■ **EXERCISE REQUIREMENTS**
Read the lines below. Copy out any that hold the string "estrés".

*** EXTRACTED INFORMATION Section Begins ***

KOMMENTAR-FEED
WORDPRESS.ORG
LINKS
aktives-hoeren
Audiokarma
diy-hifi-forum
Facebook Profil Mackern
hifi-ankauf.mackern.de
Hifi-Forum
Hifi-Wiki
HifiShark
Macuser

*** EXTRACTED INFORMATION Section Ends ***
*** EXTRACTED INFORMATION Section Begins ***

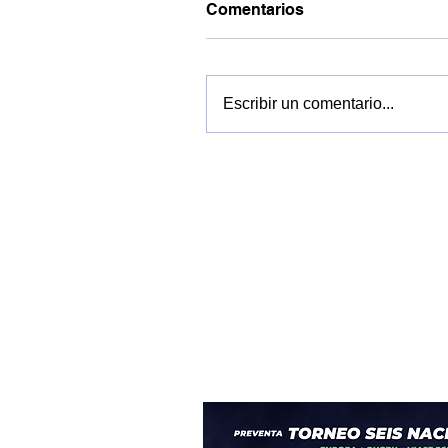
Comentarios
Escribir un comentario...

*** EXTRACTED INFORMATION Section Ends ***
*** EXTRACTED INFORMATION Section Begins ***

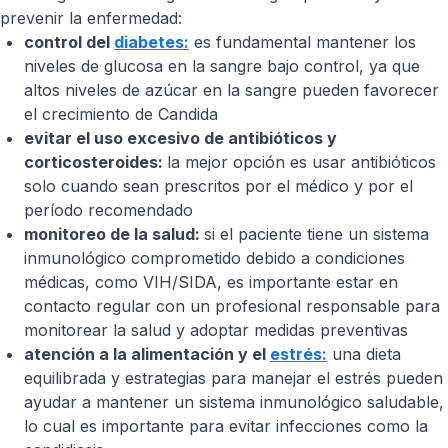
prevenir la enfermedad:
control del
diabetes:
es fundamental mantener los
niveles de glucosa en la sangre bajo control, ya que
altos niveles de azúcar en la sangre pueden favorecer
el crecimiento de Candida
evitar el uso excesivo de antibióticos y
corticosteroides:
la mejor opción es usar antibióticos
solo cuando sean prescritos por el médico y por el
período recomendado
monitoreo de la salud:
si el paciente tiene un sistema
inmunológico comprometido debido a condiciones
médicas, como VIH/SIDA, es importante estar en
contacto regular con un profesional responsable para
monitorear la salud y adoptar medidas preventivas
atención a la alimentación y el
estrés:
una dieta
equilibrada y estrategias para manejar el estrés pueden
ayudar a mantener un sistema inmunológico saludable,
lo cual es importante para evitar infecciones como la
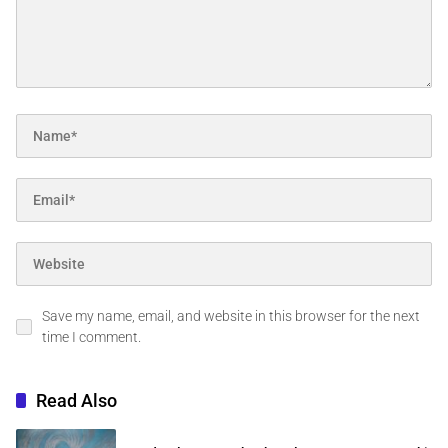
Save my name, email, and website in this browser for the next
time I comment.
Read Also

*** EXTRACTED INFORMATION Section Ends ***

■ **ANSWER SPACE**
estrés:
equilibrada y estrategias para manejar el estrés pueden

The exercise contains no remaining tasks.